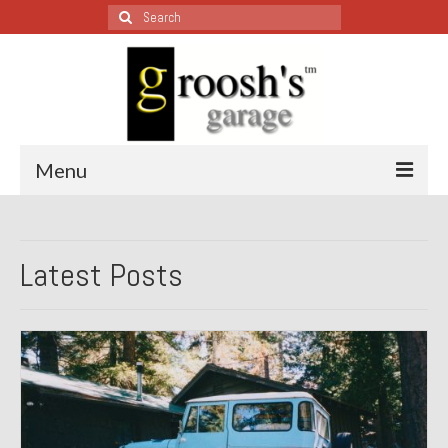
Search
for:
Menu
Blog – Restoration Wednesday
Latest Posts
All Restoration Wednesdays, Latest Ones First
1974 Lotus Europa Special
1987 Jaguar XJ-S
1999 Volkswagen Eurovan
1964 Honda CT200 – Sold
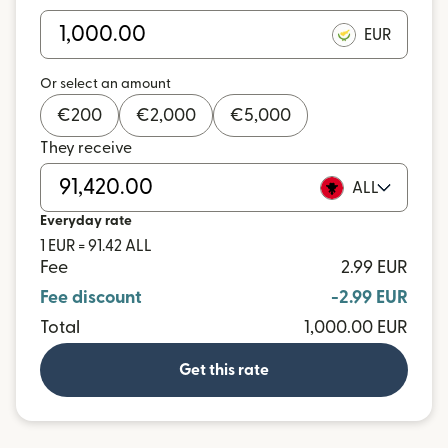
EUR
Or select an amount
€
200
€
2,000
€
5,000
They receive
ALL
Everyday rate
1 EUR = 91.42 ALL
Fee
2.99 EUR
Fee discount
-2.99 EUR
Total
1,000.00 EUR
Get this rate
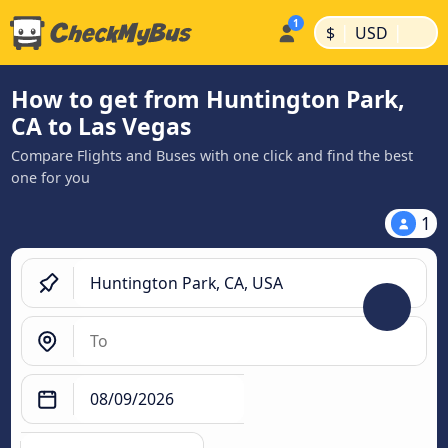
|
|
$
USD
How to get from Huntington Park,
CA to Las Vegas
Compare Flights and Buses with one click and find the best
one for you
1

---*---

**Aim of the task:**
Final task for the records above: print exactly the lines from the one that contains "1974 Lotus Europa Special" through the last line, both ends included, pictures excluded.

**Expected answer:**
1974 Lotus Europa Special
1987 Jaguar XJ-S
1999 Volkswagen Eurovan
1964 Honda CT200 – Sold
EUR
Or select an amount
€
200
€
2,000
€
5,000
They receive
ALL
Everyday rate
1 EUR = 91.42 ALL
Fee
2.99 EUR
Fee discount
-2.99 EUR
Total
1,000.00 EUR
Get this rate
|
|
$
USD
How to get from Huntington Park,
CA to Las Vegas
Compare Flights and Buses with one click and find the best
one for you
1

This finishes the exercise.